-- Instructions for the task --
Look for "zaufania" in each line of the records, and copy the lines that have it.

-- Given records --
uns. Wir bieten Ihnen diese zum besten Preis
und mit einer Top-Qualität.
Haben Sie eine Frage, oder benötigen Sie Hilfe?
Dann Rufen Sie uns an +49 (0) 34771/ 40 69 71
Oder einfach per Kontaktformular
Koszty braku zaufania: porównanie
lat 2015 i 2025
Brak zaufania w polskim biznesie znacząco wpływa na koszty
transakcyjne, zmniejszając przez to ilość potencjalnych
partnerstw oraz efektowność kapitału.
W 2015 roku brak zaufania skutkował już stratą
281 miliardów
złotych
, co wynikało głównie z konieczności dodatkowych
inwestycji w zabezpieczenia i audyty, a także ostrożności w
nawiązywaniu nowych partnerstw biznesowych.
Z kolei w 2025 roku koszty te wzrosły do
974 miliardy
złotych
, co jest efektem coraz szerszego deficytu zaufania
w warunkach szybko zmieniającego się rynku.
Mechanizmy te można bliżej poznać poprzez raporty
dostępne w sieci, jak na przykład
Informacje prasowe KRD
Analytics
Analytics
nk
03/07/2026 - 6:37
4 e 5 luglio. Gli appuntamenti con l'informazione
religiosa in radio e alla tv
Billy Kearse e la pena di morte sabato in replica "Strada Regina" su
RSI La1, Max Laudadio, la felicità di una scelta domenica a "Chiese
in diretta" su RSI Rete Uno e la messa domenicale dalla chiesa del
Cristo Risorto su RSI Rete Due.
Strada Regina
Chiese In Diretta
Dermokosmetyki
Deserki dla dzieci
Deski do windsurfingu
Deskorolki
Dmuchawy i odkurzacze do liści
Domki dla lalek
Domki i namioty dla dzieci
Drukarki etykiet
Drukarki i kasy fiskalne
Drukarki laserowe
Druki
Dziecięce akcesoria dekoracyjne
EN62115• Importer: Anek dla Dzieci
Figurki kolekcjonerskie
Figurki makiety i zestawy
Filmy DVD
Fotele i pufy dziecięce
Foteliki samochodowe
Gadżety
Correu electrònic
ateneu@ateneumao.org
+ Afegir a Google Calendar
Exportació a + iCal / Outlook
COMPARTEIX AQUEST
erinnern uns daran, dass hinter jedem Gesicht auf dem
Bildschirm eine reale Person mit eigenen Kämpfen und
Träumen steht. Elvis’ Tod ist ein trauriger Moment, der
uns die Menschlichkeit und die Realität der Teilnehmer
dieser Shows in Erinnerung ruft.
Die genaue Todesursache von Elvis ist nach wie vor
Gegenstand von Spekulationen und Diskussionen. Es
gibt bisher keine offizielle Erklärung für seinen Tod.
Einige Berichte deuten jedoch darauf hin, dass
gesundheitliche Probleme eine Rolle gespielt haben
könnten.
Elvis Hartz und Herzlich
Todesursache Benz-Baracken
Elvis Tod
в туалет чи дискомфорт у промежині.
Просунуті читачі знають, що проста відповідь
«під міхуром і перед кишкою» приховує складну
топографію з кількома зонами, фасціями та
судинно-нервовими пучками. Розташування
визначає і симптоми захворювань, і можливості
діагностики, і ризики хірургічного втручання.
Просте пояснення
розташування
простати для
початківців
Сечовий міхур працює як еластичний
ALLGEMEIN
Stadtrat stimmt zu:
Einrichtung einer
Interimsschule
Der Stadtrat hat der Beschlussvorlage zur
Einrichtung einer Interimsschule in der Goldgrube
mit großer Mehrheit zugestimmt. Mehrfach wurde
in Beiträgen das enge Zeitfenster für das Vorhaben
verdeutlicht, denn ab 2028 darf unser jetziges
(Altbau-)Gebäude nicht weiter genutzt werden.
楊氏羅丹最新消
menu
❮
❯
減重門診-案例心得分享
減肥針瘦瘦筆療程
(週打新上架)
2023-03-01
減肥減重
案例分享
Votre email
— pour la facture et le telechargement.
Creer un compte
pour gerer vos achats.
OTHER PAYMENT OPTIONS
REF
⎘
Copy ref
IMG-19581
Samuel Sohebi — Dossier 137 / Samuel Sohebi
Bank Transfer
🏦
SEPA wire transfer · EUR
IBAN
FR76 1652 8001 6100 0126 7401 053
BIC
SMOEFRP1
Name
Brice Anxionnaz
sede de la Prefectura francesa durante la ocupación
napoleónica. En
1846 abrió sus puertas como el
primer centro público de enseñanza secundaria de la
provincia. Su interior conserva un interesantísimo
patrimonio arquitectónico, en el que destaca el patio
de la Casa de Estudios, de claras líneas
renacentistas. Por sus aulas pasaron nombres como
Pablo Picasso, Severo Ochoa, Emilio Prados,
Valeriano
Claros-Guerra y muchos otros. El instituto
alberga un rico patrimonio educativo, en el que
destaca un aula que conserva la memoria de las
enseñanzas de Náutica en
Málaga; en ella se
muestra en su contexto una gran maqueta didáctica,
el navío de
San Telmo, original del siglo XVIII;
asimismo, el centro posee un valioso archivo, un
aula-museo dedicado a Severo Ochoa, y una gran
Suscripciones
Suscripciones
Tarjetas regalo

...

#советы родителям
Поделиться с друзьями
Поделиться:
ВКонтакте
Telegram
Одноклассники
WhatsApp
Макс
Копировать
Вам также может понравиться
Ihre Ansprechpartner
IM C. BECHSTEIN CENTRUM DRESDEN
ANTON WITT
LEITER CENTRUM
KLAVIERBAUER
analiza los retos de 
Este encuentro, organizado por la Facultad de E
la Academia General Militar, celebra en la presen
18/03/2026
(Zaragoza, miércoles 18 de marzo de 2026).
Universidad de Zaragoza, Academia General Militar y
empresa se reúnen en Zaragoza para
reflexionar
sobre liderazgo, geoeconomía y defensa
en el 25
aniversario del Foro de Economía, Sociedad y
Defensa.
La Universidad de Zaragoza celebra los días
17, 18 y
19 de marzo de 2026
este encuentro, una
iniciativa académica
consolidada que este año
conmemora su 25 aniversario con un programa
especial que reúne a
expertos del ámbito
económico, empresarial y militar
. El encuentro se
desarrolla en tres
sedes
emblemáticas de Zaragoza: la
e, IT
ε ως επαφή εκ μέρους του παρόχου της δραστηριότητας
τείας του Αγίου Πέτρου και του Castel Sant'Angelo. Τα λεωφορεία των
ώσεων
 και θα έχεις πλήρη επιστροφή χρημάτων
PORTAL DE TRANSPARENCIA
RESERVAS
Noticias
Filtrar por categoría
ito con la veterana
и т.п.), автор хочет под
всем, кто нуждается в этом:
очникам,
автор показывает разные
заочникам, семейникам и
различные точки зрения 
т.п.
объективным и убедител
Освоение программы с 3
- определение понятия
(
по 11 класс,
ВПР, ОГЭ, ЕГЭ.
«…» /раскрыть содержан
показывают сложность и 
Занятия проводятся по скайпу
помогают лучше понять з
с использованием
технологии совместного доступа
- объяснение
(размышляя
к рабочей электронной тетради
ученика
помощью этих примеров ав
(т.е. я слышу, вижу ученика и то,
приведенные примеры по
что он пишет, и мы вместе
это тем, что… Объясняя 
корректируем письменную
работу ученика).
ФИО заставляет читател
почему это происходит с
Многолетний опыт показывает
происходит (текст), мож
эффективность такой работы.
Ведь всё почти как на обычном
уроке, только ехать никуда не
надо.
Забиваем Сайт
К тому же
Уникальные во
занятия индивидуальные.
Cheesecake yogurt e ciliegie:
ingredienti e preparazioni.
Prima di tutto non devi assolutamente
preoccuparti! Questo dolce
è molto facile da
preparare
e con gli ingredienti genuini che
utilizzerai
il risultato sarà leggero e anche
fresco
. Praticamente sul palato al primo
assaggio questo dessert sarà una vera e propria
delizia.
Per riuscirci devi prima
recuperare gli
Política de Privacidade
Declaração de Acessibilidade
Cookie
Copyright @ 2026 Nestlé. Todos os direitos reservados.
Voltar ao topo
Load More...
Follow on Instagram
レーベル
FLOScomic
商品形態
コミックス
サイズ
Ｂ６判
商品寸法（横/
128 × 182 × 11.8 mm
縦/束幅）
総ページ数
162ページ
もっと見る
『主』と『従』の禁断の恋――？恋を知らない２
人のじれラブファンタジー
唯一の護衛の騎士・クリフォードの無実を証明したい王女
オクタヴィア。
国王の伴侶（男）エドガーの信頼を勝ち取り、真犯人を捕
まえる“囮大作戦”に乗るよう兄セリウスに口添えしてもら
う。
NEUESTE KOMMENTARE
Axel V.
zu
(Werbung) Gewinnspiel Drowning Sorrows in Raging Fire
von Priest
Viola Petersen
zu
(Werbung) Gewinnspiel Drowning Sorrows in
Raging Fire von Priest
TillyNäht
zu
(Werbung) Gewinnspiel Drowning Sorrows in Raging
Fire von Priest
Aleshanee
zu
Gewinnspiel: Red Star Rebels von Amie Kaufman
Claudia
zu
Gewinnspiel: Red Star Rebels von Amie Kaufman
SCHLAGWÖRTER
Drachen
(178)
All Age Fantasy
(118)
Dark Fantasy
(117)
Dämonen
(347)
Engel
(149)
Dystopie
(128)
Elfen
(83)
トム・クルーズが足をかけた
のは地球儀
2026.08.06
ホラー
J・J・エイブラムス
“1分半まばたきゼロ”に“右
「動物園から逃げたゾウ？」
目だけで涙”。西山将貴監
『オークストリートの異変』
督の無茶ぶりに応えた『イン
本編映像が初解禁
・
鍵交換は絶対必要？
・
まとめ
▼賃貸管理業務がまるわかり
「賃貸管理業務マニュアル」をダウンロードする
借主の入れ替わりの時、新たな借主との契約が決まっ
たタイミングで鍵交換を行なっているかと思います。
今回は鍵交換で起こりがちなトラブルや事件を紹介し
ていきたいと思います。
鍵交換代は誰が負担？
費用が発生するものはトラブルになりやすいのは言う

==

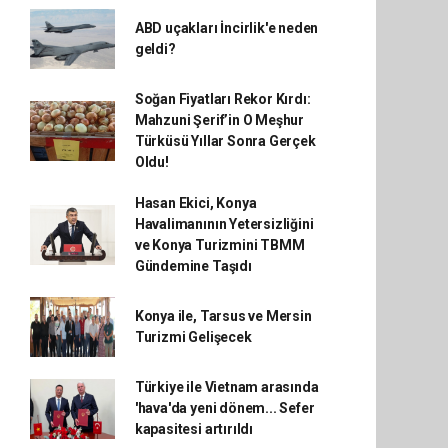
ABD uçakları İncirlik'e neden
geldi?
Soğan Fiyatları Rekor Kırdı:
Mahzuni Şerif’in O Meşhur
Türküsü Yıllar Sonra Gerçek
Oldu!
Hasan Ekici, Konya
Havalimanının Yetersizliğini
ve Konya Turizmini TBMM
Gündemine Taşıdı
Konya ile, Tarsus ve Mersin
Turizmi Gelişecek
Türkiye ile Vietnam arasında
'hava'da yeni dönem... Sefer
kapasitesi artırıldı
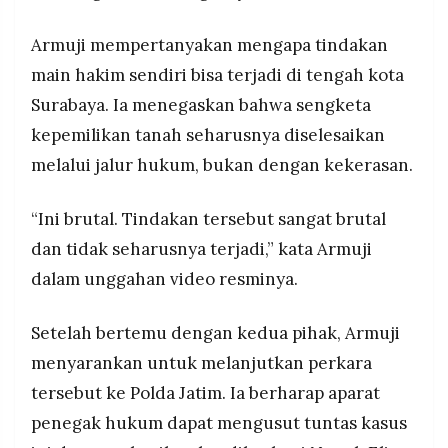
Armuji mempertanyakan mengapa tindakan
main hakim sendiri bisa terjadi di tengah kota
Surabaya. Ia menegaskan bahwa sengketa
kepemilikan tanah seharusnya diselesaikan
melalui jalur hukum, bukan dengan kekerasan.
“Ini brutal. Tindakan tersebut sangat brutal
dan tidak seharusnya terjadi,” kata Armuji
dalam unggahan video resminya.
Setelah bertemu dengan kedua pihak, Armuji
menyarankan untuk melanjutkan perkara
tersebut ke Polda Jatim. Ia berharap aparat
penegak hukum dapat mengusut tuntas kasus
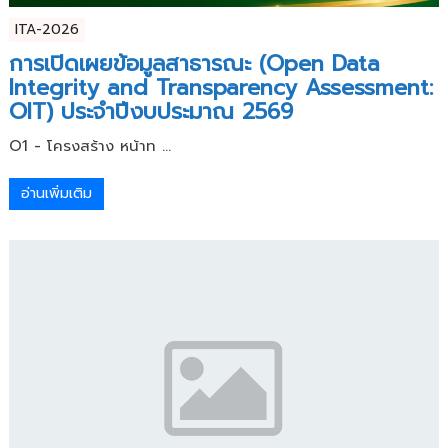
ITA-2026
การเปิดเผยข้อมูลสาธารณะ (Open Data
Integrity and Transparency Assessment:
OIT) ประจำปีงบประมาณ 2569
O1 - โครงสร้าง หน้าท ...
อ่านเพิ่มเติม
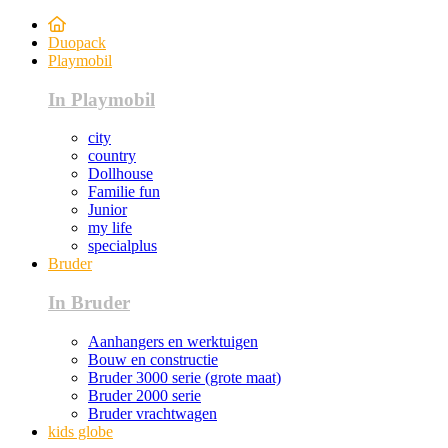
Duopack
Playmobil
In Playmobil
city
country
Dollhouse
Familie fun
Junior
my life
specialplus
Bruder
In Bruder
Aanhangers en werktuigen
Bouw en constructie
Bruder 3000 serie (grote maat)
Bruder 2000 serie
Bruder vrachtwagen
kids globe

-- Exercise response --
Koszty braku zaufania: porównanie
Brak zaufania w polskim biznesie znacząco wpływa na koszty
W 2015 roku brak zaufania skutkował już stratą
, co jest efektem coraz szerszego deficytu zaufania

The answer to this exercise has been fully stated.